OpenRefine Augmenting Activity 3: Using Add Column by Fetching URLs

This tutorial will show you how to use the Add Column by Fetching URLs feature in OpenRefine.

Note: Complete Augmenting Activities 1 & 2 first before attempting this activity.

This tutorial has been developed for OpenRefine version 3.7.5

You may have noticed from Activity 2 that sometimes you searched for a property to add from Wikidata, but got an error. Other times you might want to augment your dataset with data that isn’t provided by a reconciliation service. In both cases, you might want to try calling an API directly through the Add Column by Fetching URLs feature.

The goal of this activity is to try out using the Add Column By Fetching URLs feature by using the Wikidata API to add the property “first line” to our data (the first sentence of a particular book). You could also add the property “first line” using the Add columns from reconciled values... feature, as we did in Activity 2, but we will use this property as an example of a different way to access this data. We will make an API call, and then parse the resulting JSON data for the property information we want. This is a normal workflow when augmenting data with APIs.

In this activity, you are going to:

Add a column of JSON data resulting from a Wikidata API call

Parse this JSON data column to obtain the property “first line”

Add a column of JSON data resulting from a Wikidata API call

1. Wikidata not only provides a reconciliation service, but also a web API that we can use. To learn more about how to use this API, google “Wikidata api” to get this page of instructions on how to call this API, see: https://www.wikidata.org/w/api.php.

2. We want to “get” some data, so try doing a find (CTRL-F) on this web page for “get”. Scrolling through the list of “get” actions, we should see that there is an action called wbgetentities.

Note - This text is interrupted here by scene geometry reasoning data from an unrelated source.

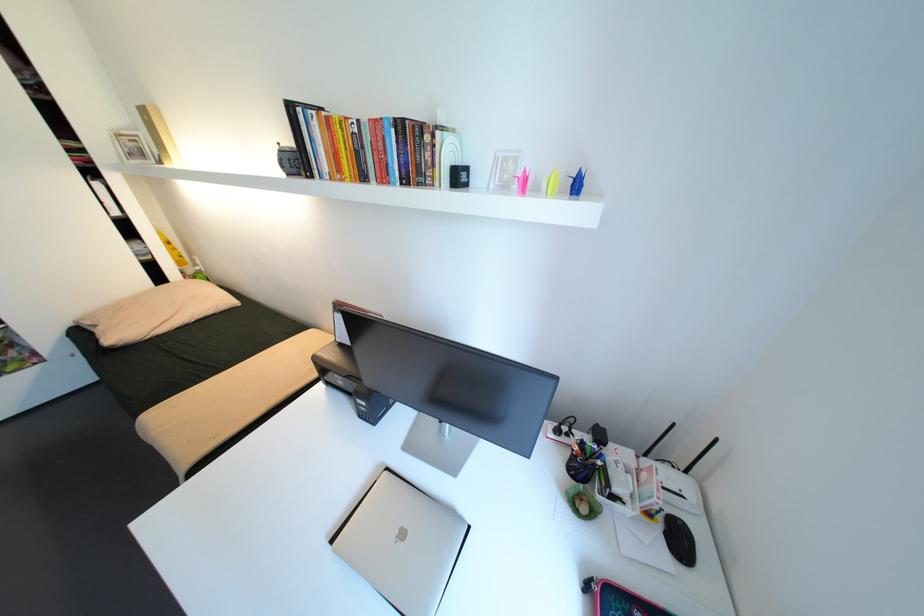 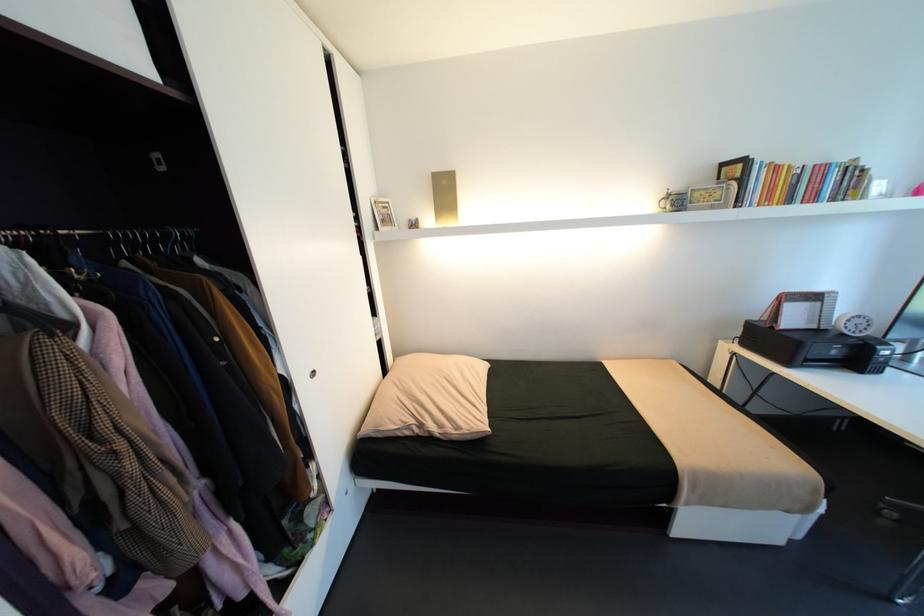 The point at [138,140] is marked in the first image. Where is the corresponding point in the second image?

(392, 208) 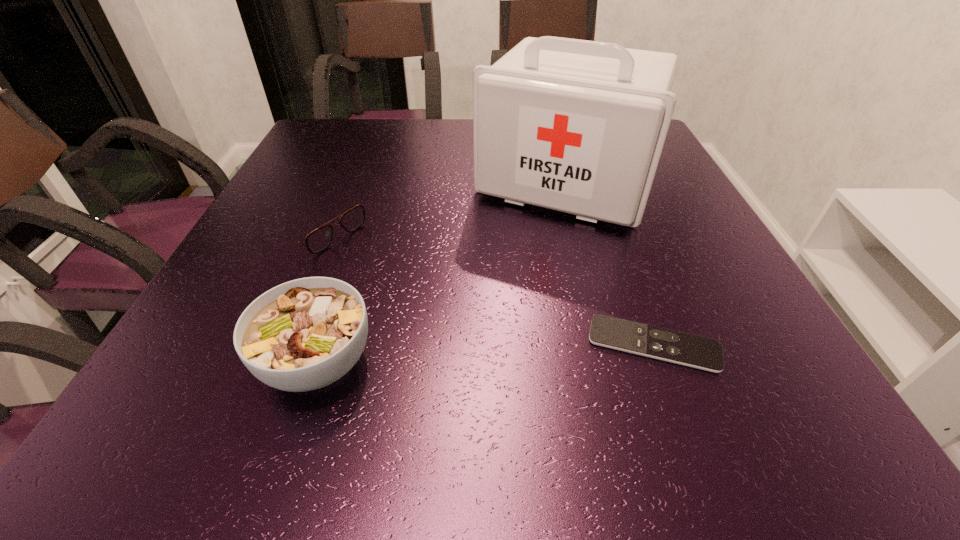 Where is `empty space that is in between the tallest object and the shortest object`? The width and height of the screenshot is (960, 540). empty space that is in between the tallest object and the shortest object is located at coordinates (610, 264).

Locate an element on the screen. The image size is (960, 540). vacant region between the tallest object and the remote control is located at coordinates (610, 264).

The width and height of the screenshot is (960, 540). I want to click on vacant region between the remote control and the third shortest object, so click(x=486, y=353).

The height and width of the screenshot is (540, 960). I want to click on empty space that is in between the sunglasses and the tallest object, so click(439, 204).

This screenshot has height=540, width=960. What are the coordinates of `vacant space in between the first-aid kit and the sunglasses` in the screenshot? It's located at (439, 204).

Select which object is the second closest to the first-aid kit. Please provide its 2D coordinates. Your answer should be formatted as a tuple, i.e. [(x, y)], where the tuple contains the x and y coordinates of a point satisfying the conditions above.

[(704, 353)]

You are a GUI agent. You are given a task and a screenshot of the screen. Output one action in this format:
    pyautogui.click(x=<x>, y=<y>)
    Task: Click on the closest object to the third tallest object
    The image size is (960, 540).
    Given the screenshot: What is the action you would take?
    pyautogui.click(x=302, y=335)

Locate an element on the screen. Image resolution: width=960 pixels, height=540 pixels. vacant space that satisfies the following two spatial constraints: 1. on the front side of the sunglasses; 2. on the left side of the remote control is located at coordinates point(257,345).

Identify the location of vacant area in the image that satisfies the following two spatial constraints: 1. on the front side of the first-aid kit; 2. on the right side of the shortest object. This screenshot has height=540, width=960. (608, 345).

Locate an element on the screen. Image resolution: width=960 pixels, height=540 pixels. vacant area that satisfies the following two spatial constraints: 1. on the front side of the shortest object; 2. on the left side of the tallest object is located at coordinates (608, 345). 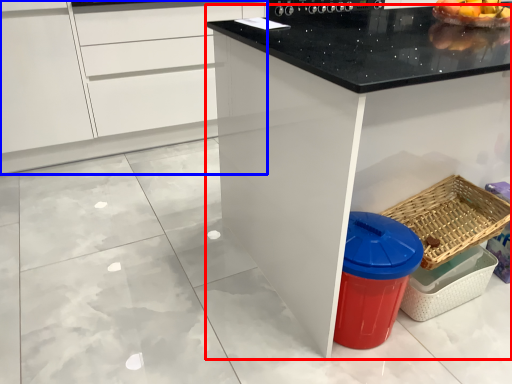 Question: Which point is closer to the camera, countertop (highlighted by a red box) or cabinetry (highlighted by a blue box)?

Choices:
 (A) countertop
 (B) cabinetry

Answer: (A) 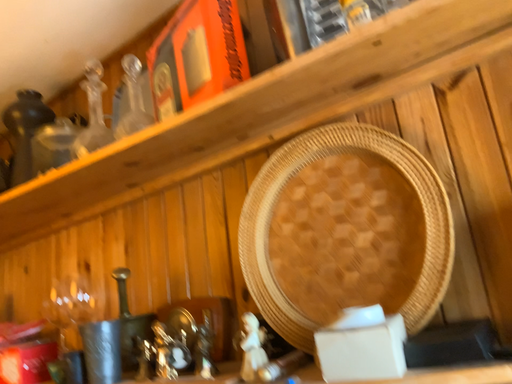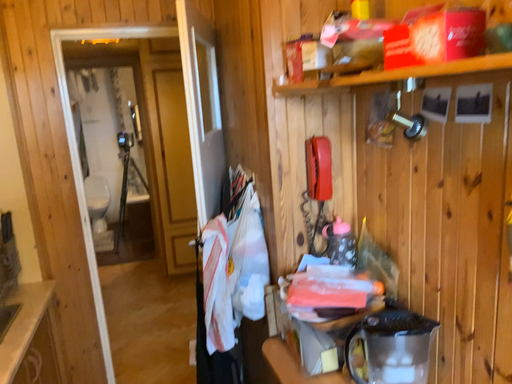 Question: Which way did the camera rotate in the video?

Choices:
 (A) rotated left
 (B) rotated right

Answer: (A) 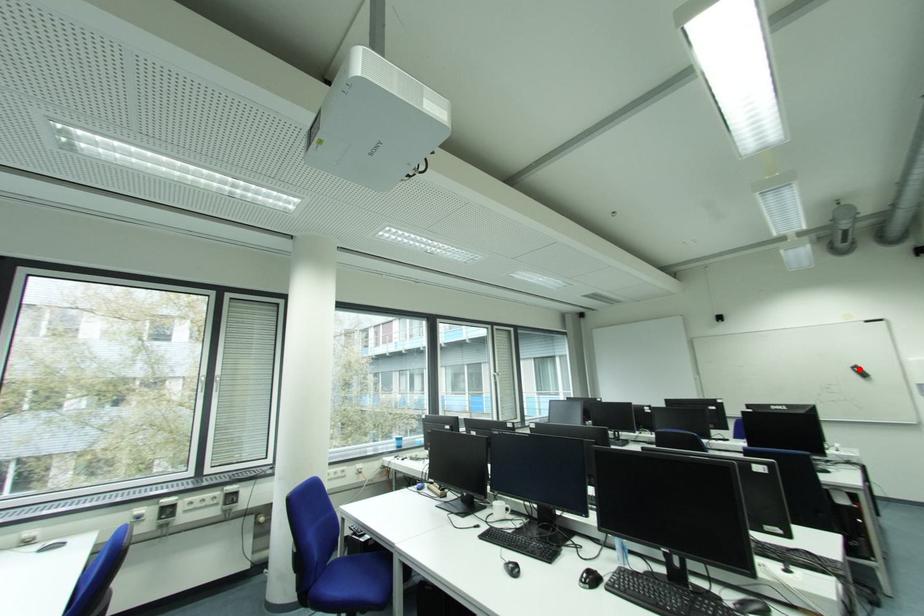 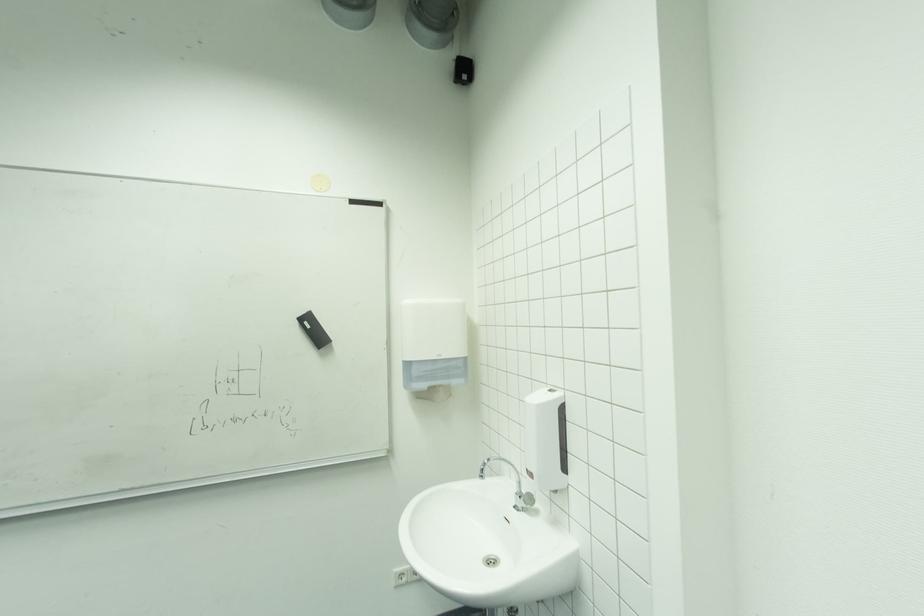 Locate, in the second image, the point that corresponds to the highlighted location in the first image.

(307, 321) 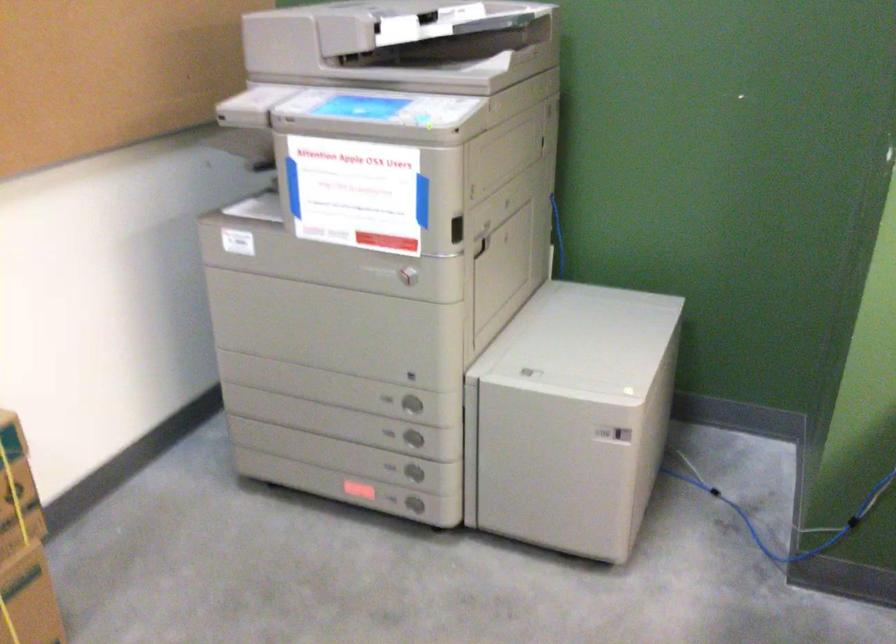 Where is `copier document feeder`? copier document feeder is located at coordinates (424, 28). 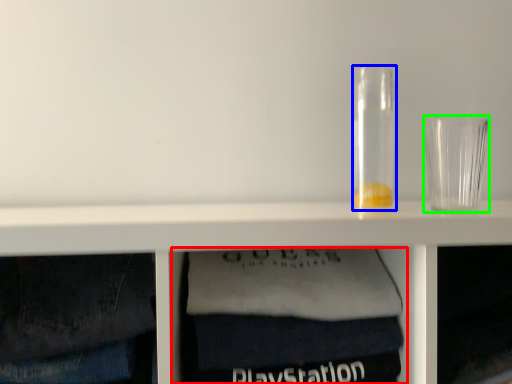 Question: Which is farther away from cabinet (highlighted by a red box)? glass jar (highlighted by a blue box) or shot glass (highlighted by a green box)?

Choices:
 (A) glass jar
 (B) shot glass

Answer: (B) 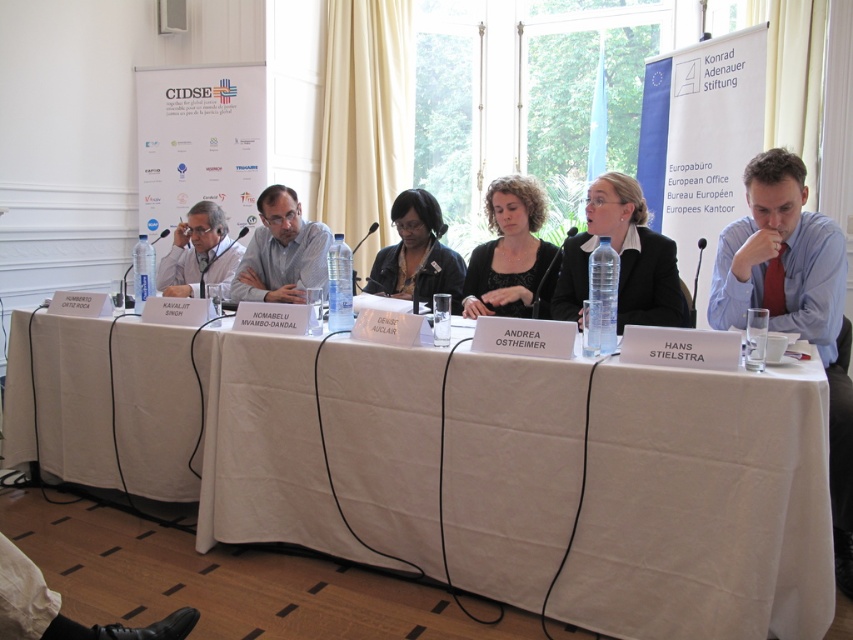 Can you confirm if black glossy suit at center is shorter than gray striped shirt at center?

No, black glossy suit at center is not shorter than gray striped shirt at center.

Does point (659, 234) come behind point (285, 285)?

No, it is not.

Which is in front, point (657, 269) or point (300, 236)?

Point (657, 269) is more forward.

This screenshot has width=853, height=640. Identify the location of black glossy suit at center. (622, 259).

Based on the photo, who is positioned more to the left, white fabric table at center or gray striped shirt at center?

gray striped shirt at center is more to the left.

Is white fabric table at center smaller than gray striped shirt at center?

No, white fabric table at center is not smaller than gray striped shirt at center.

The height and width of the screenshot is (640, 853). In order to click on white fabric table at center in this screenshot , I will do `click(701, 506)`.

Is blue shirt at right to the left of black glossy suit at center from the viewer's perspective?

No, blue shirt at right is not to the left of black glossy suit at center.

Does point (767, 196) come farther from viewer compared to point (672, 266)?

No.

Is point (712, 304) positioned before point (683, 324)?

That is True.

The image size is (853, 640). In order to click on blue shirt at right in this screenshot , I will do `click(781, 257)`. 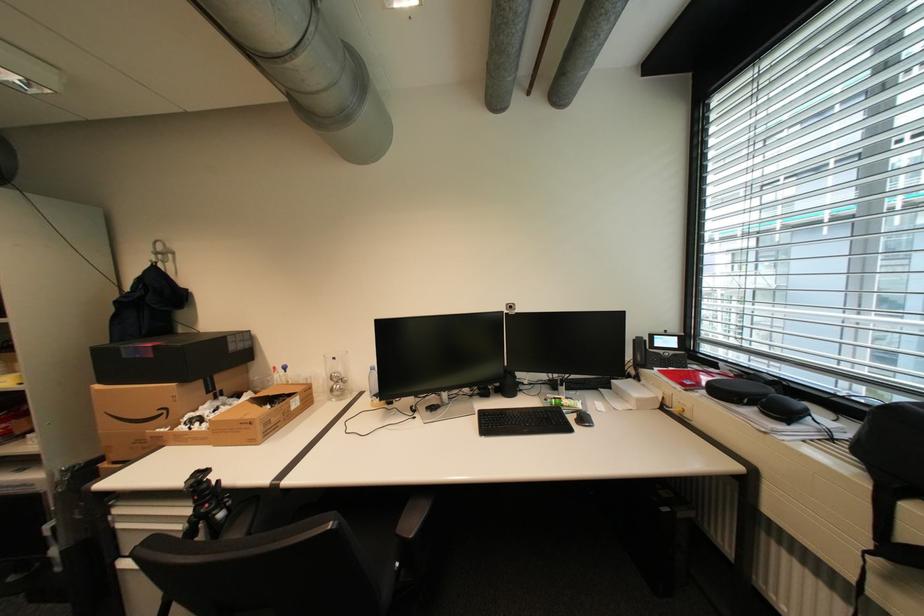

If you click on its link, you get a page that describes how to make the API call.
Searching on Wikidata for wbgetentities.

If you scroll to the bottom, you see some examples. We are going to use these examples to formulate our API call.

Wikidata's wbgetentities documentation

3. We used the 4^th example on this page to construct most of this API call. To add the JSON format part, we went back to the main page of the API instructions, and searched for “format”. If you click on the JSON link, you will see a page with more instructions and examples of how to specify JSON format.

Searching on Wikidata's API documentation for information on outputting in JSON format.

In order to get the JSON data for each book (all the data from the Wikidata page in JSON format), we need to use the following API call:

https://www.wikidata.org/w/api.php?action=wbgetentities&ids=<BookID>&languages=en&format=json

where the <BookID> part that is bolded would be replaced with the ID of each book.

How do we know the IDs? We know because we got the IDs of the book when we reconciled them – that is one of the results of reconciling data. So this is a special situation where we needed to both reconcile our data and use an API call. We have already reconciled the data, linking books with their Wikidata entries, so now we will call an API to add information about each book (specifically, its first line) and then clean the results.

4. Before we use this URL in OpenRefine, let’s check that it works. We will trying using it to get the JSON data for our Pride and Prejudice page. But first we need to know the ID for this book. If you go to the Pride and Prejudice Wikidata page, the number in parentheses is the ID.

Wikidata entry for Pride & Prejudice with the ID number highlighted

So take that number and substitute it into our API call to get:

https://www.wikidata.org/w/api.php?action=wbgetentities&ids=Q170583&languages=en&format=json

Put this URL into your browser. If it is correct, you should see JSON data describing Pride and Prejudice displayed in your browser. The JSON data is hard to read in this format, but it will be easier to work with OpenRefine.

The data in JSON format

5. We need to make this call for each book in our list using their particular reconciliation ID numbers. There is a special GREL command that allows us to get the ID of an item after it has been reconciled:

cell.recon.match.id

Now we have everything we need to construct a URL for the API call. We will use the concatenate functions to add the ID to the middle of this URL.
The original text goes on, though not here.